» **Exercise details**: When a line of the records contains "marți", copy it.

» **Record extracts**:
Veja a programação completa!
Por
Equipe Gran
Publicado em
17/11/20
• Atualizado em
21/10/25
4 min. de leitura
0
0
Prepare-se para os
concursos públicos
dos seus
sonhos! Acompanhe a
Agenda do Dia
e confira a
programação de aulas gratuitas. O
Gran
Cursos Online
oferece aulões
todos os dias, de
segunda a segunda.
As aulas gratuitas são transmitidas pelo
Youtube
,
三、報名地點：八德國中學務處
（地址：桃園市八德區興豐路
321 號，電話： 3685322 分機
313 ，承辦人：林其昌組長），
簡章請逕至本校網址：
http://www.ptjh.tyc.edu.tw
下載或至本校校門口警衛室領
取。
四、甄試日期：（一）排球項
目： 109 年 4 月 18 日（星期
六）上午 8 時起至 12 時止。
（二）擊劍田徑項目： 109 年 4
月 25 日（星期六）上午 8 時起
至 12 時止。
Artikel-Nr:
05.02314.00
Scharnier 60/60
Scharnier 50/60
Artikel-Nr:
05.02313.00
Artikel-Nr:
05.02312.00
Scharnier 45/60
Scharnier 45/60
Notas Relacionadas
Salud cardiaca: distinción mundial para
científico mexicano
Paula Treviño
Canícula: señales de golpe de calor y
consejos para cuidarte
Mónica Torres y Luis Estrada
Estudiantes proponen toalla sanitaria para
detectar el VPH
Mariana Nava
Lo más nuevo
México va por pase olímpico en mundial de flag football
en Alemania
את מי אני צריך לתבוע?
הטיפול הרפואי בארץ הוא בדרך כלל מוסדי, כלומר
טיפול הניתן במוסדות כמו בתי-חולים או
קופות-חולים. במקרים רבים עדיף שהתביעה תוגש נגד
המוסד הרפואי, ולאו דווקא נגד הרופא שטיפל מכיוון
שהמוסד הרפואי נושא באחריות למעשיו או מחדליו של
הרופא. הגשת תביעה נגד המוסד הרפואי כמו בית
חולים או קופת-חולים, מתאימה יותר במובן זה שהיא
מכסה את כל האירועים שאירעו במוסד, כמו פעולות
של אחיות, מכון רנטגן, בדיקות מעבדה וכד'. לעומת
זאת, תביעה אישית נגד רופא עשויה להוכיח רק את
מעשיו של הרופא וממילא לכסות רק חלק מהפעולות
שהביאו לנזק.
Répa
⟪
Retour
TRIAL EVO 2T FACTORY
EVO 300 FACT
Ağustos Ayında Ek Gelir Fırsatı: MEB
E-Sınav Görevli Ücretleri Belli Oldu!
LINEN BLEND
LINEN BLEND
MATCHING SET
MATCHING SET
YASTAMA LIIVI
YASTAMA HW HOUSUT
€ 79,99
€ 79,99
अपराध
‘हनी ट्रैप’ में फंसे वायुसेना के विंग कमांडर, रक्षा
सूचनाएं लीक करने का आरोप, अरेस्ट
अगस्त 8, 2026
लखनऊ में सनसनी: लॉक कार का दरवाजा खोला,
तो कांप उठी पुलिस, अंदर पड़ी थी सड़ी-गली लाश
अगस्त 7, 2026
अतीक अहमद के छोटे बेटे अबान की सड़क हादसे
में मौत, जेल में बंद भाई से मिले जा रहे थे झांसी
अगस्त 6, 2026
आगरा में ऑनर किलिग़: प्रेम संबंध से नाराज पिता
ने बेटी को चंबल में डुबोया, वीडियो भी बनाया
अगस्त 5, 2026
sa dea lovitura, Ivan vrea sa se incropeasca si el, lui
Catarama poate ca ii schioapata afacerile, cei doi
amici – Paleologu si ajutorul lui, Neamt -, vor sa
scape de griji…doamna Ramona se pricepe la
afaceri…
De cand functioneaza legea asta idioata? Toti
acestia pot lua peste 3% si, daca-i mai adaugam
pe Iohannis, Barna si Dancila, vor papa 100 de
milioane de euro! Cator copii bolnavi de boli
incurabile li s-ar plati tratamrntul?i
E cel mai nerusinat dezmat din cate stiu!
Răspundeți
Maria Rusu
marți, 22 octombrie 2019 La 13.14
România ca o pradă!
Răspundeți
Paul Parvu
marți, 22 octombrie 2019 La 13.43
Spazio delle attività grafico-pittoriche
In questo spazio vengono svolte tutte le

» **Response**:
marți, 22 octombrie 2019 La 13.14
marți, 22 octombrie 2019 La 13.43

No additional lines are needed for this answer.